START INFORMATION SHOWN
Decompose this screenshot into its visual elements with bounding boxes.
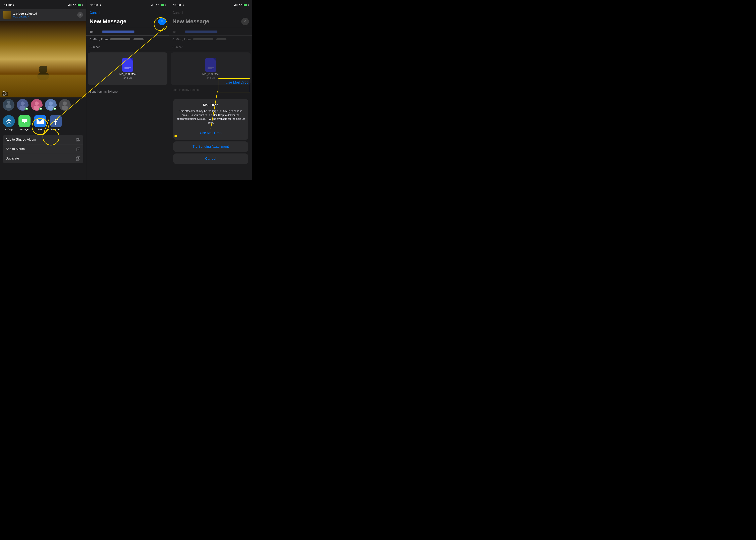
- add-to-album[interactable]: Add to Album: [3, 144, 83, 154]
- svg-rect-1: [68, 5, 69, 6]
- s1-header: 1 Video Selected 0:20 Options > ×: [0, 9, 86, 21]
- share-airdrop[interactable]: AirDrop: [3, 115, 15, 131]
- svg-point-40: [100, 5, 101, 6]
- duplicate[interactable]: Duplicate: [3, 154, 83, 163]
- add-album-icon: [76, 147, 80, 151]
- action-list: Add to Shared Album Add to Album: [3, 135, 83, 163]
- messages-label: Messages: [20, 128, 30, 131]
- subject-field[interactable]: Subject:: [86, 43, 169, 51]
- attachment-block-3: IMG_4267.MOV 40.4 MB: [173, 55, 248, 82]
- svg-rect-50: [237, 4, 238, 6]
- svg-rect-4: [71, 4, 71, 6]
- time-2: 11:03: [90, 3, 101, 7]
- svg-point-8: [39, 66, 42, 70]
- status-bar-3: 11:03: [169, 0, 252, 9]
- photo-grid: 0:11: [0, 21, 86, 97]
- share-row: AirDrop Messages Mail: [0, 112, 86, 133]
- status-icons-2: [151, 4, 165, 6]
- ccbcc-field-3: Cc/Bcc, From:: [169, 36, 252, 43]
- attachment-size-3: 40.4 MB: [207, 77, 215, 79]
- share-mail[interactable]: Mail: [34, 115, 46, 131]
- svg-rect-49: [236, 4, 237, 6]
- svg-point-12: [7, 101, 10, 104]
- to-field[interactable]: To:: [86, 28, 169, 36]
- compose-header: New Message: [86, 17, 169, 28]
- attachment-name-3: IMG_4267.MOV: [202, 73, 219, 76]
- compose-title-dimmed: New Message: [172, 18, 209, 25]
- share-facebook[interactable]: Facebook: [50, 115, 62, 131]
- contact-1[interactable]: [3, 99, 14, 111]
- share-messages[interactable]: Messages: [19, 115, 31, 131]
- contact-2[interactable]: [17, 99, 29, 111]
- attachment-name: IMG_4267.MOV: [119, 73, 137, 76]
- svg-point-9: [44, 66, 47, 70]
- svg-rect-3: [70, 4, 70, 6]
- ccbcc-field[interactable]: Cc/Bcc, From:: [86, 36, 169, 43]
- to-value: [102, 31, 134, 33]
- yellow-dot-mail-drop: [174, 135, 177, 137]
- compose-header-dimmed: New Message: [169, 17, 252, 28]
- use-mail-drop-btn[interactable]: Use Mail Drop: [176, 128, 245, 136]
- sent-from: Sent from my iPhone: [86, 86, 169, 96]
- svg-rect-43: [153, 4, 154, 6]
- cancel-dialog-label: Cancel: [205, 157, 216, 161]
- video-options[interactable]: 0:20 Options >: [13, 15, 75, 18]
- compose-area: IMG_4267.MOV 40.4 MB: [88, 53, 167, 85]
- attachment-icon: [122, 58, 133, 72]
- svg-point-0: [13, 5, 14, 6]
- ccbcc-value-3: [193, 38, 213, 40]
- add-shared-album[interactable]: Add to Shared Album: [3, 135, 83, 144]
- status-bar-2: 11:03: [86, 0, 169, 9]
- facebook-label: Facebook: [51, 128, 60, 131]
- attachment-block: IMG_4267.MOV 40.4 MB: [90, 55, 165, 82]
- attachment-size: 40.4 MB: [124, 77, 132, 79]
- duplicate-icon: [76, 156, 80, 161]
- screen-1: 11:02 1 Video Selected 0:20 Options > ×: [0, 0, 86, 180]
- svg-point-15: [21, 101, 25, 105]
- status-bar-1: 11:02: [0, 0, 86, 9]
- try-sending-btn[interactable]: Try Sending Attachment: [173, 141, 248, 152]
- close-button[interactable]: ×: [77, 12, 83, 18]
- try-sending-label: Try Sending Attachment: [192, 145, 229, 148]
- sent-from-3: Sent from my iPhone: [169, 86, 252, 93]
- status-icons-1: [68, 4, 82, 6]
- video-thumbnail: [3, 11, 11, 19]
- svg-rect-41: [151, 5, 152, 6]
- time-1: 11:02: [4, 3, 15, 7]
- video-duration: 0:11: [2, 92, 8, 96]
- contacts-row: [0, 97, 86, 112]
- to-value-3: [185, 31, 217, 33]
- battery-1: [77, 4, 82, 6]
- send-btn-dimmed: [241, 18, 249, 25]
- dialog-body: This attachment may be too large (38.5 M…: [176, 109, 245, 125]
- compose-title: New Message: [89, 18, 127, 25]
- time-3: 11:03: [173, 3, 184, 7]
- airdrop-label: AirDrop: [5, 128, 12, 131]
- svg-point-51: [240, 5, 241, 6]
- svg-point-18: [35, 101, 39, 105]
- from-value: [134, 38, 144, 40]
- send-button[interactable]: [158, 18, 166, 25]
- svg-point-30: [78, 140, 78, 140]
- cancel-dialog-btn[interactable]: Cancel: [173, 154, 248, 164]
- mail-icon[interactable]: [34, 115, 46, 127]
- svg-point-5: [74, 5, 75, 6]
- contact-4[interactable]: [45, 99, 56, 111]
- contact-5[interactable]: [59, 99, 71, 111]
- subject-field-3: Subject:: [169, 43, 252, 51]
- contact-3[interactable]: [31, 99, 43, 111]
- svg-point-25: [61, 105, 68, 110]
- use-mail-drop-overlay-label: Use Mail Drop: [226, 80, 249, 84]
- svg-rect-31: [76, 148, 79, 151]
- screen-3: 11:03 Cancel New Message To:: [169, 0, 252, 180]
- svg-rect-48: [235, 4, 236, 6]
- compose-area-3: IMG_4267.MOV 40.4 MB: [171, 53, 251, 85]
- dialog-main: Mail Drop This attachment may be too lar…: [173, 99, 248, 140]
- svg-rect-35: [76, 157, 79, 161]
- cancel-button-2[interactable]: Cancel: [86, 9, 169, 17]
- cancel-dimmed: Cancel: [169, 9, 252, 17]
- mail-drop-dialog: Mail Drop This attachment may be too lar…: [173, 99, 248, 164]
- to-field-3: To:: [169, 28, 252, 36]
- svg-point-46: [183, 5, 184, 6]
- svg-rect-29: [77, 138, 80, 141]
END INFORMATION SHOWN
• _TASK BRIEF_
Without the pictures, reproduce every line of the records above exactly.

• _ANSWER SECTION_
Decompose this screenshot into its visual elements with bounding boxes.
- add-to-album[interactable]: Add to Album: [3, 144, 83, 154]
- svg-rect-1: [68, 5, 69, 6]
- s1-header: 1 Video Selected 0:20 Options > ×: [0, 9, 86, 21]
- share-airdrop[interactable]: AirDrop: [3, 115, 15, 131]
- svg-point-40: [100, 5, 101, 6]
- duplicate[interactable]: Duplicate: [3, 154, 83, 163]
- add-album-icon: [76, 147, 80, 151]
- action-list: Add to Shared Album Add to Album: [3, 135, 83, 163]
- messages-label: Messages: [20, 128, 30, 131]
- subject-field[interactable]: Subject:: [86, 43, 169, 51]
- attachment-block-3: IMG_4267.MOV 40.4 MB: [173, 55, 248, 82]
- svg-rect-50: [237, 4, 238, 6]
- svg-rect-4: [71, 4, 71, 6]
- time-2: 11:03: [90, 3, 101, 7]
- svg-point-8: [39, 66, 42, 70]
- status-bar-3: 11:03: [169, 0, 252, 9]
- photo-grid: 0:11: [0, 21, 86, 97]
- share-row: AirDrop Messages Mail: [0, 112, 86, 133]
- status-icons-2: [151, 4, 165, 6]
- ccbcc-field-3: Cc/Bcc, From:: [169, 36, 252, 43]
- attachment-size-3: 40.4 MB: [207, 77, 215, 79]
- share-mail[interactable]: Mail: [34, 115, 46, 131]
- svg-rect-49: [236, 4, 237, 6]
- svg-point-12: [7, 101, 10, 104]
- to-field[interactable]: To:: [86, 28, 169, 36]
- compose-header: New Message: [86, 17, 169, 28]
- attachment-name-3: IMG_4267.MOV: [202, 73, 219, 76]
- compose-title-dimmed: New Message: [172, 18, 209, 25]
- share-facebook[interactable]: Facebook: [50, 115, 62, 131]
- contact-1[interactable]: [3, 99, 14, 111]
- share-messages[interactable]: Messages: [19, 115, 31, 131]
- contact-2[interactable]: [17, 99, 29, 111]
- attachment-name: IMG_4267.MOV: [119, 73, 137, 76]
- svg-point-9: [44, 66, 47, 70]
- svg-rect-3: [70, 4, 70, 6]
- ccbcc-field[interactable]: Cc/Bcc, From:: [86, 36, 169, 43]
- to-value: [102, 31, 134, 33]
- yellow-dot-mail-drop: [174, 135, 177, 137]
- compose-header-dimmed: New Message: [169, 17, 252, 28]
- use-mail-drop-btn[interactable]: Use Mail Drop: [176, 128, 245, 136]
- sent-from: Sent from my iPhone: [86, 86, 169, 96]
- svg-rect-43: [153, 4, 154, 6]
- cancel-dialog-label: Cancel: [205, 157, 216, 161]
- video-options[interactable]: 0:20 Options >: [13, 15, 75, 18]
- compose-area: IMG_4267.MOV 40.4 MB: [88, 53, 167, 85]
- attachment-icon: [122, 58, 133, 72]
- svg-point-0: [13, 5, 14, 6]
- ccbcc-value-3: [193, 38, 213, 40]
- add-shared-album[interactable]: Add to Shared Album: [3, 135, 83, 144]
- status-bar-2: 11:03: [86, 0, 169, 9]
- facebook-label: Facebook: [51, 128, 60, 131]
- attachment-block: IMG_4267.MOV 40.4 MB: [90, 55, 165, 82]
- attachment-size: 40.4 MB: [124, 77, 132, 79]
- duplicate-icon: [76, 156, 80, 161]
- screen-1: 11:02 1 Video Selected 0:20 Options > ×: [0, 0, 86, 180]
- svg-point-15: [21, 101, 25, 105]
- status-bar-1: 11:02: [0, 0, 86, 9]
- try-sending-btn[interactable]: Try Sending Attachment: [173, 141, 248, 152]
- close-button[interactable]: ×: [77, 12, 83, 18]
- try-sending-label: Try Sending Attachment: [192, 145, 229, 148]
- sent-from-3: Sent from my iPhone: [169, 86, 252, 93]
- status-icons-1: [68, 4, 82, 6]
- video-thumbnail: [3, 11, 11, 19]
- svg-rect-41: [151, 5, 152, 6]
- time-1: 11:02: [4, 3, 15, 7]
- video-duration: 0:11: [2, 92, 8, 96]
- contacts-row: [0, 97, 86, 112]
- to-value-3: [185, 31, 217, 33]
- battery-1: [77, 4, 82, 6]
- send-btn-dimmed: [241, 18, 249, 25]
- dialog-body: This attachment may be too large (38.5 M…: [176, 109, 245, 125]
- compose-title: New Message: [89, 18, 127, 25]
- time-3: 11:03: [173, 3, 184, 7]
- airdrop-label: AirDrop: [5, 128, 12, 131]
- svg-point-51: [240, 5, 241, 6]
- svg-point-18: [35, 101, 39, 105]
- from-value: [134, 38, 144, 40]
- send-button[interactable]: [158, 18, 166, 25]
- svg-point-30: [78, 140, 78, 140]
- cancel-dialog-btn[interactable]: Cancel: [173, 154, 248, 164]
- mail-icon[interactable]: [34, 115, 46, 127]
- svg-point-5: [74, 5, 75, 6]
- contact-4[interactable]: [45, 99, 56, 111]
- contact-5[interactable]: [59, 99, 71, 111]
- subject-field-3: Subject:: [169, 43, 252, 51]
- contact-3[interactable]: [31, 99, 43, 111]
- svg-point-25: [61, 105, 68, 110]
- use-mail-drop-overlay-label: Use Mail Drop: [226, 80, 249, 84]
- svg-rect-31: [76, 148, 79, 151]
- screen-3: 11:03 Cancel New Message To:: [169, 0, 252, 180]
- svg-rect-48: [235, 4, 236, 6]
- compose-area-3: IMG_4267.MOV 40.4 MB: [171, 53, 251, 85]
- dialog-main: Mail Drop This attachment may be too lar…: [173, 99, 248, 140]
- svg-rect-35: [76, 157, 79, 161]
- cancel-button-2[interactable]: Cancel: [86, 9, 169, 17]
- cancel-dimmed: Cancel: [169, 9, 252, 17]
- mail-drop-dialog: Mail Drop This attachment may be too lar…: [173, 99, 248, 164]
- to-field-3: To:: [169, 28, 252, 36]
- svg-point-46: [183, 5, 184, 6]
- svg-rect-29: [77, 138, 80, 141]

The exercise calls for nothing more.